- Place
- Eastern Townships, Quebec, Canada
- Date
- 1870 – 1920
- DIMENSIONS in centimetres
- 434 x 82
- Materials & techniques
- Cotton; Plain-woven
- Credit
- Gift of Dr. Howard Gorman
- ID
- Textile Museum of Canada T91.0120
Originally designed as bed coverings made from two joined lengths, by the mid-19th century
catalogne weavings came to be used as floor coverings in rural parts of Quebec. In Ontario, they did not come into use until a sufficient quantity of rags could be spared for such decorative purposes. They were woven with a cotton warp, and lengths of cotton or wool remnants cut into thin strips were often stitched together end-to-end. Author and naturalist Catharine Parr Traill (1802–1899) describes how thrifty households could recycle used cloth by winding strips onto balls “as big as a baby’s head” to be used to weave rugs, either on looms at home or by the local weaver.

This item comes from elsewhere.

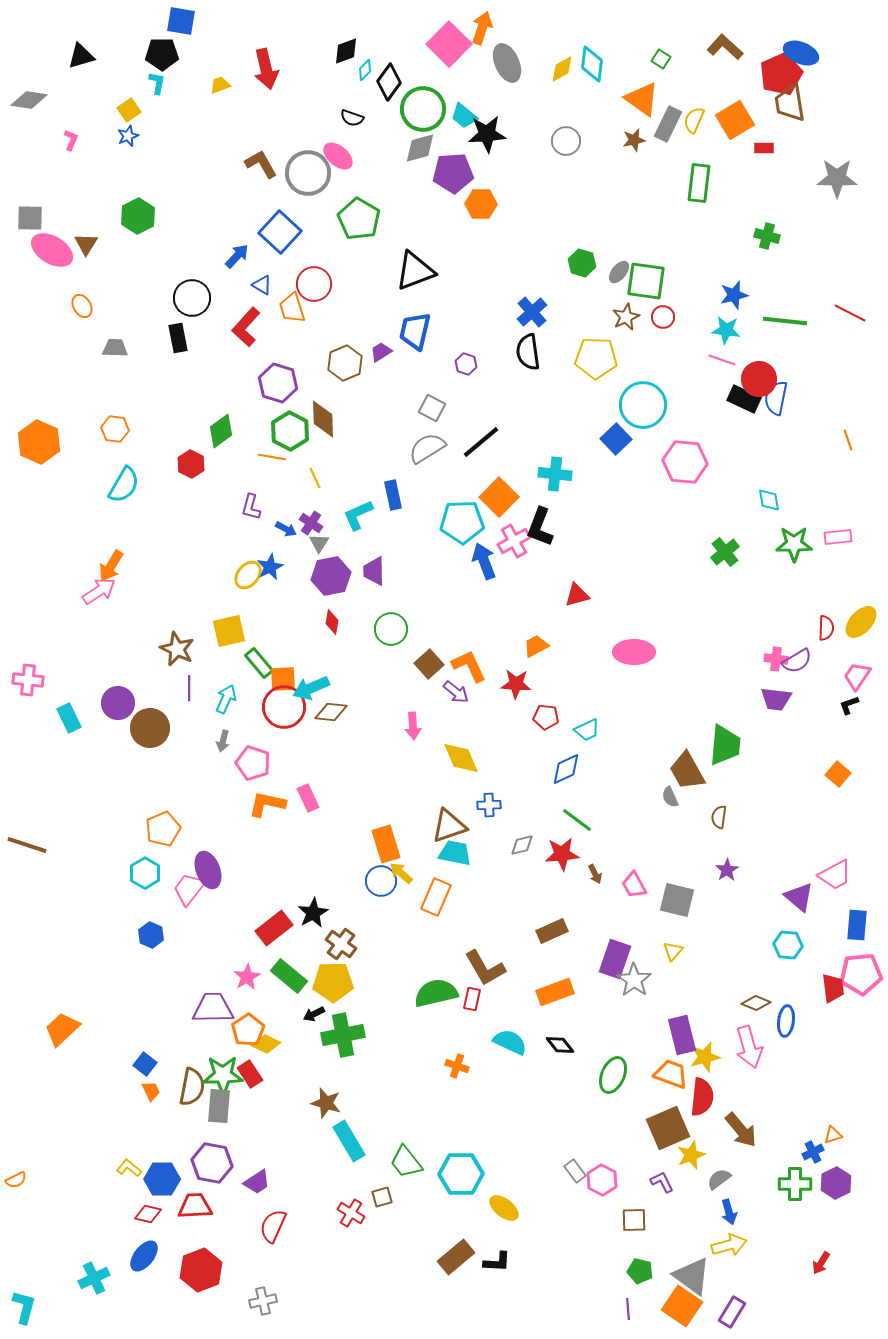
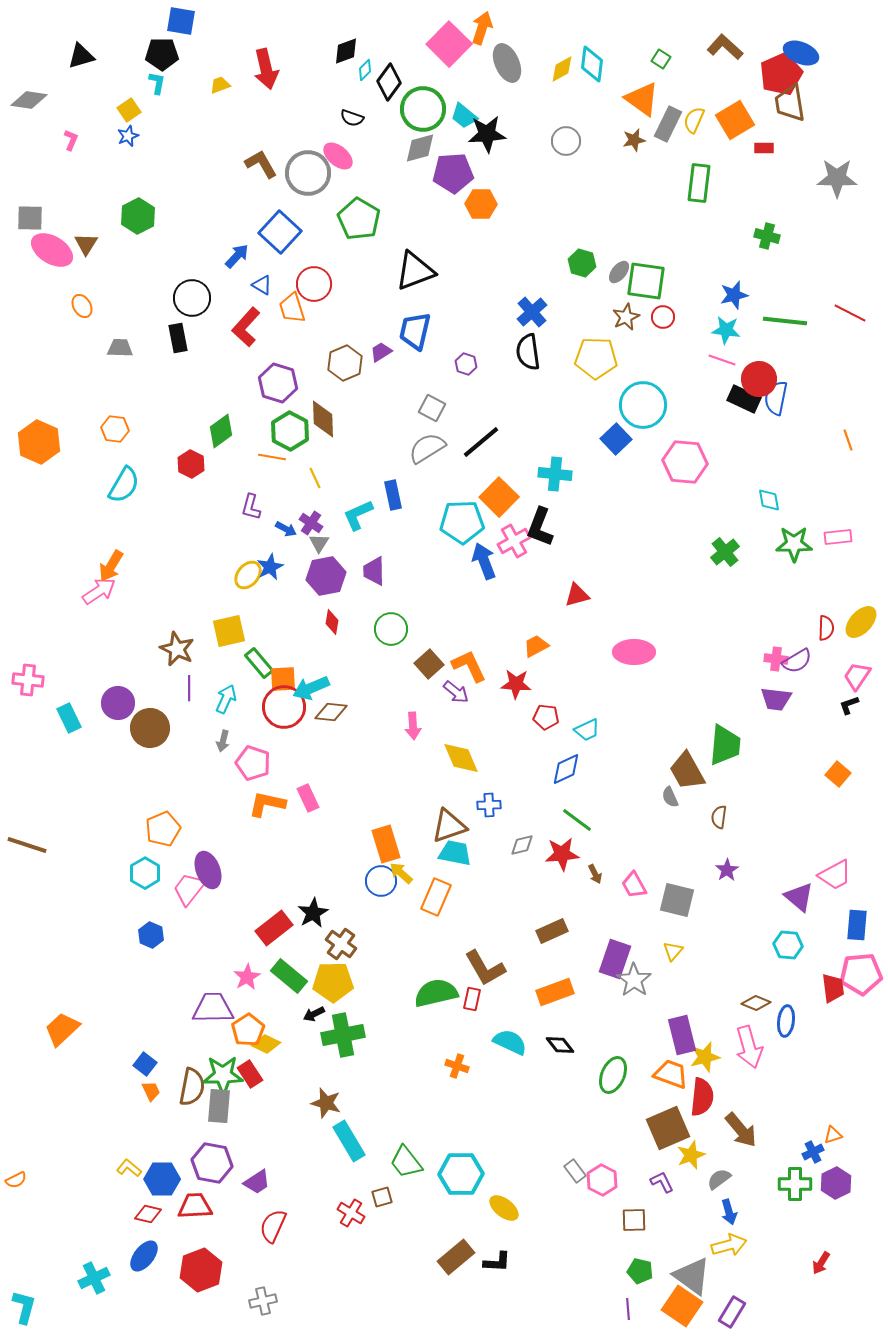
gray trapezoid at (115, 348): moved 5 px right
purple hexagon at (331, 576): moved 5 px left
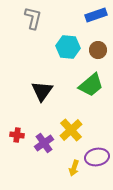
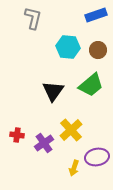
black triangle: moved 11 px right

A pound and a half of rags will make one yard of carpet… Bits of bright red flannel, of blue, green, or pink mousselin-de-laine, or stuffs of any bright colour: old shawls and handkerchiefs, and green baize will give you a good long enduring fabric, that will last for eight to ten years. Narrow widths could be used for stair carpeting; sewn together in strips, they could carpet a room wall to wall.
The fluidity of the colours and pattern improvisations in these rugs evoke the subtle and harmonious shades of the Canadian landscape.